Perfect for MVP development, simple internal bots, and automatic FAQ responses. It can be easily used via APIs from Together.AI, Fireworks, etc.
Local inference and in-house operation → Llama 3.1 (8B/70B)
Meta's Llama is an OSS and can be used on-premises or in a local environment.
Recommended for internal systems that emphasize security or for applications that want to reduce cloud costs. There are lightweight 8B and high-performance 70B, so you can choose according to your environment.
Summary: List of recommended models by purpose
Finally, we'll summarize it in a list, so
please use this as a reference to select the best model that suits your purpose, budget, and technical requirements.
If you're unsure, we recommend trying out GPT-4.1 or Claude Sonnet 4 first.
Usage Category | Recommended models | Reasons and characteristics |
---|---|---|
General chat and question response | GPT‑4.1 (OpenAI) | Excellent accuracy, stability and language operation. If you're unsure, this is it. It has a wealth of APIs and SDKs, making it easy to install. |
Long text summary and document processing | Claude Sonnet 4 (Anthropic) | It is characterized by strength to long sentences and consistent answers. Suitable for reading comprehension, summaries, minutes summary, etc. |
Explanation of design intent and code review | Claude Sonnet 4 (Anthropic) | He is good at logical answers and is extremely resistant to explanations of intentions such as "Why did you do that?" |
Ultra-long context processing | Gemini 2.5 Pro (Google) | Up to 2 million tokens. It is useful when you need large amounts of documents and inferences that span multiple files. |
Coding use/AI pair pro | GPT‑4.1 (OpenAI) or Claude Sonnet 4 (Anthropic) | Claude is strong in supporting design intent, while GPT is good at code generation. Opus is recommended for high-precision applications. |
High-speed Bot development with a focus on cost performance | Llama 3.1 70B (Together.AI) | It can be used for commercial purposes, is inexpensive, and is high-performance. Because it is OSS, it is highly flexible and is extremely easy to use for MVPs and PoCs. |
Local reasoning and in-house operation | Llama 3.1 (8B/70B) (Meta OSS) | Free operation with OSS. If you have a GPU, you can use it on-pre or locally. |
Summary and how to choose a recommended one
So far, we have compared the features, prices, features, and functions of major large-scale language models (LLMs) by their use.
in an age where high-precision, multifunctional models can be easily used via APIs, mainly OpenAI, Anthropic, Google, and Meta .
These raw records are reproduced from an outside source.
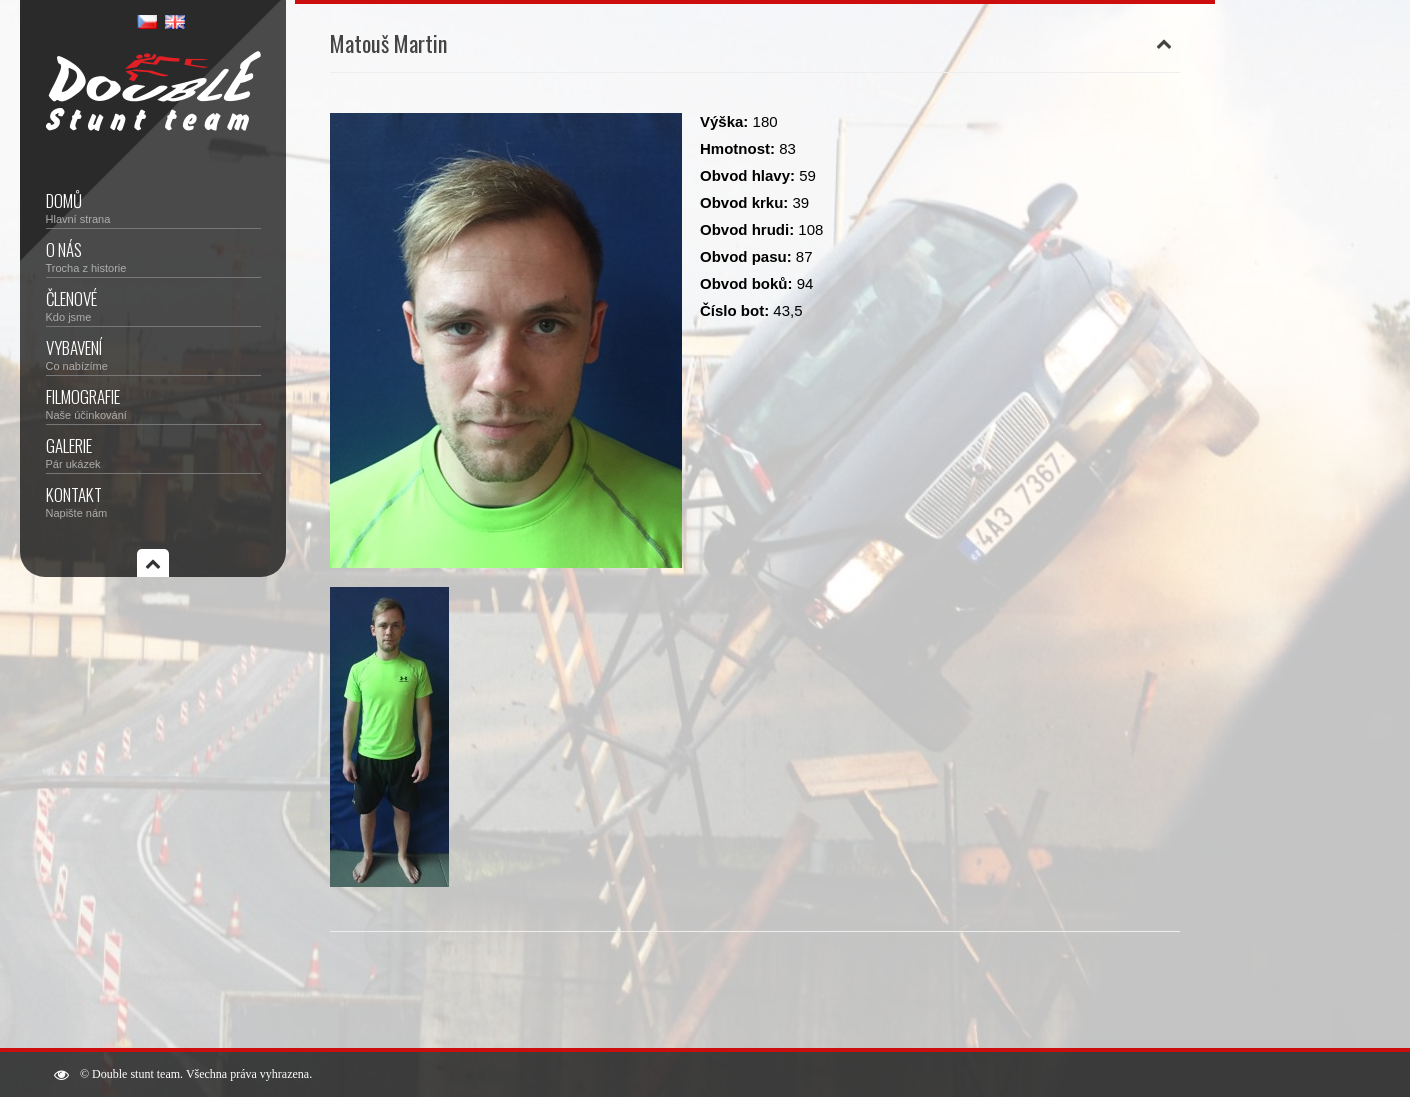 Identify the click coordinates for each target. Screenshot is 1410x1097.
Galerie (153, 451)
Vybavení (153, 353)
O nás (153, 255)
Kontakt (153, 500)
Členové (153, 304)
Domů (153, 206)
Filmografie (153, 402) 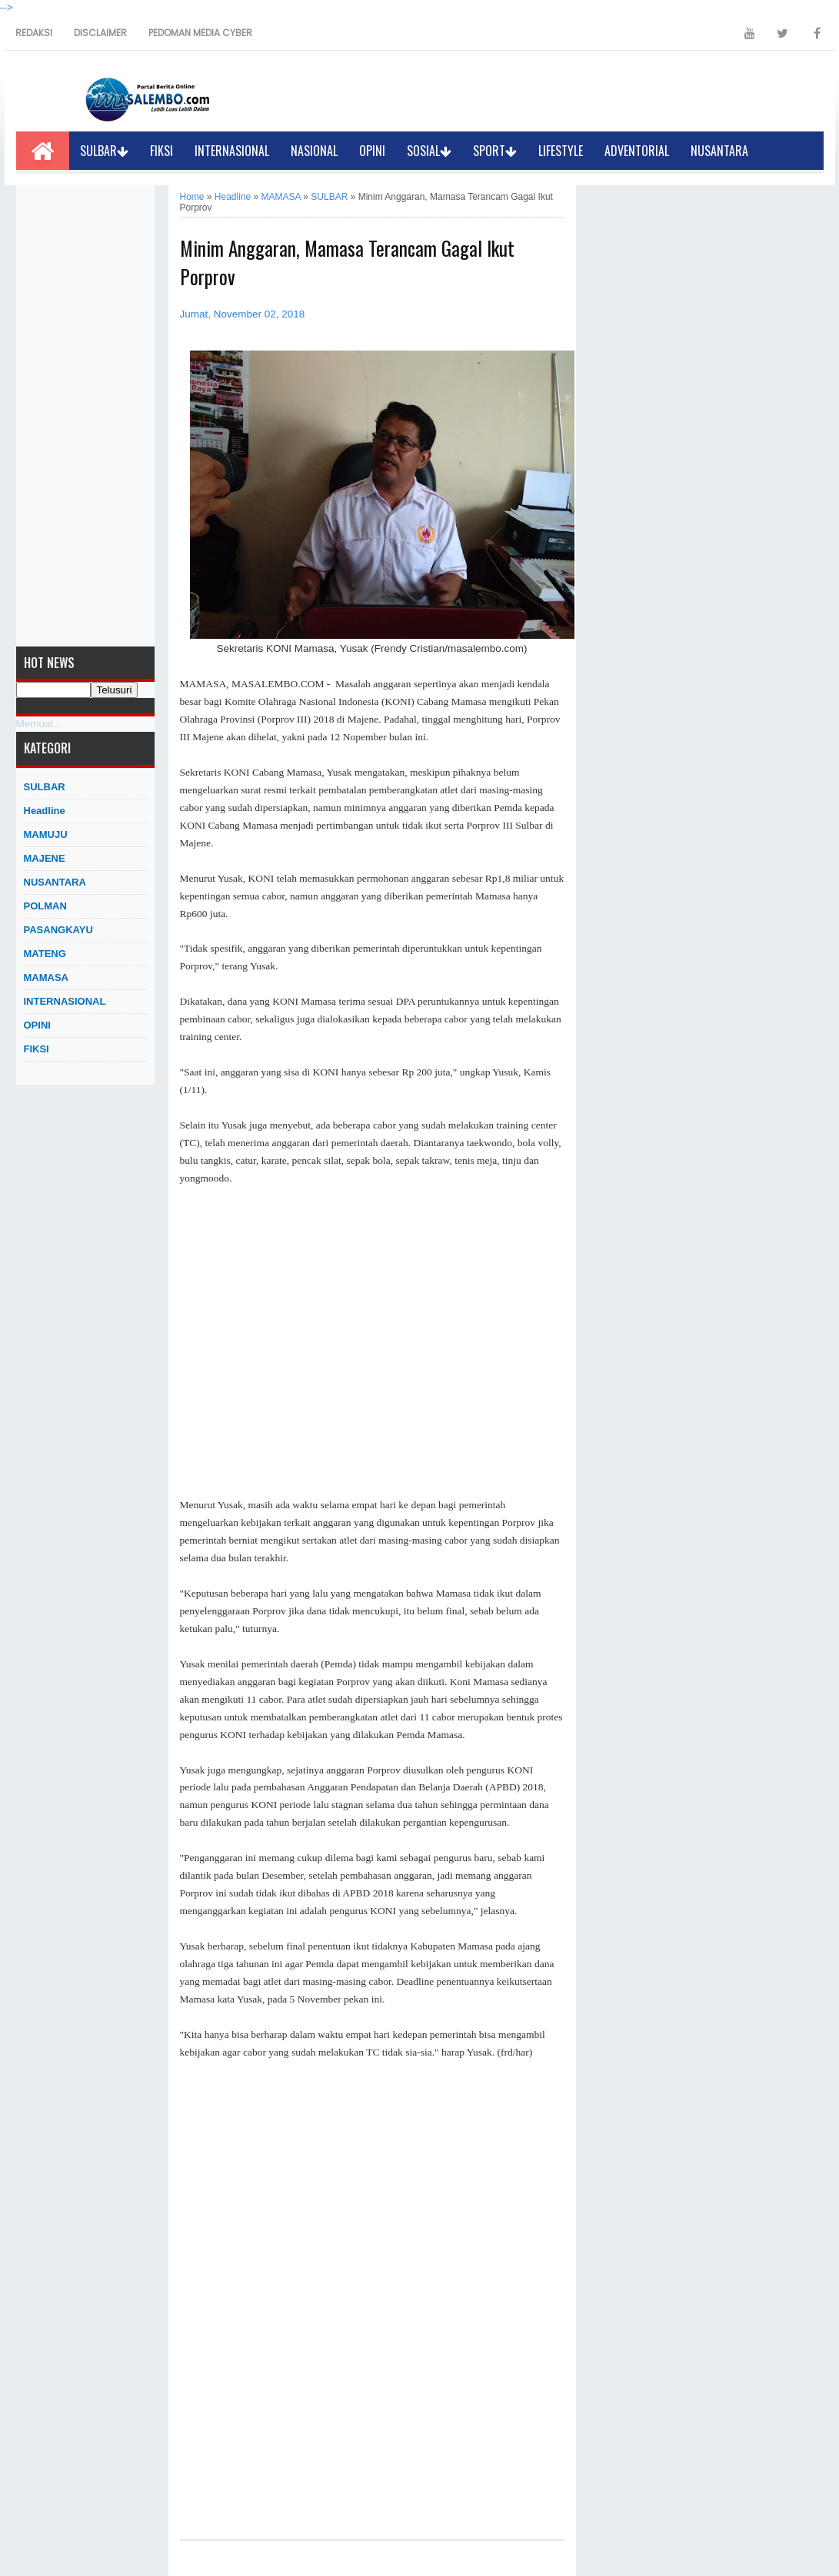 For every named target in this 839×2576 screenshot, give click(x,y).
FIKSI (161, 150)
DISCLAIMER (100, 32)
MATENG (45, 953)
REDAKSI (33, 32)
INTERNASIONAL (232, 150)
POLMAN (45, 906)
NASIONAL (314, 150)
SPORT (495, 150)
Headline (44, 810)
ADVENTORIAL (636, 150)
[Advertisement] (85, 415)
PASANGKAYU (58, 930)
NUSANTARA (719, 150)
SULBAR (104, 150)
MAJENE (44, 858)
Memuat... (39, 724)
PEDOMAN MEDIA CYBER (200, 32)
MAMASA (46, 977)
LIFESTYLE (560, 150)
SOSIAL (429, 150)
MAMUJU (46, 834)
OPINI (372, 150) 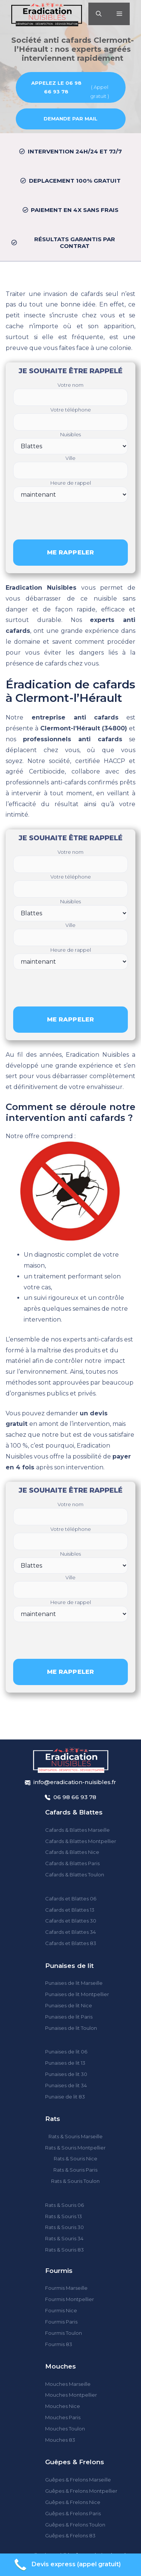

It is smooth to decide which model to choose from based on the following points:
Perspective | What to check |
---|---|
Uses | chat? summary? Code generation? Document processing? |
Accuracy or cost | Accuracy is the top priority, GPT-4.1 / Claude Opus, and Sonnet / Llama |
Supported token amount | If you want to handle long-form processing and multiple files, you can use Claude or Gemini's super long context. |
Commercial use is not possible | Check the OSS, paid API, and terms of use (Llama, especially provider dependent) |
Ease of development | SDK and document richness, API stability, and error handling |
Recommended for beginners and individual developers
- First you want to try → GPT-4.1 or Claude Sonnet 4
→ Highly accurate, easy to use, and has a lot of proven track record - Want to keep costs down → Llama 3.1 (Together.AI, etc.)
→ Good value for money based on OSS. Perfect for MVPs and internal bots
Once you try it, you can experience each of your "personalities" and strengths and weaknesses.
Using LLM is a powerful weapon even during the prototyping and PoC stages , so be sure to choose one that suits your needs.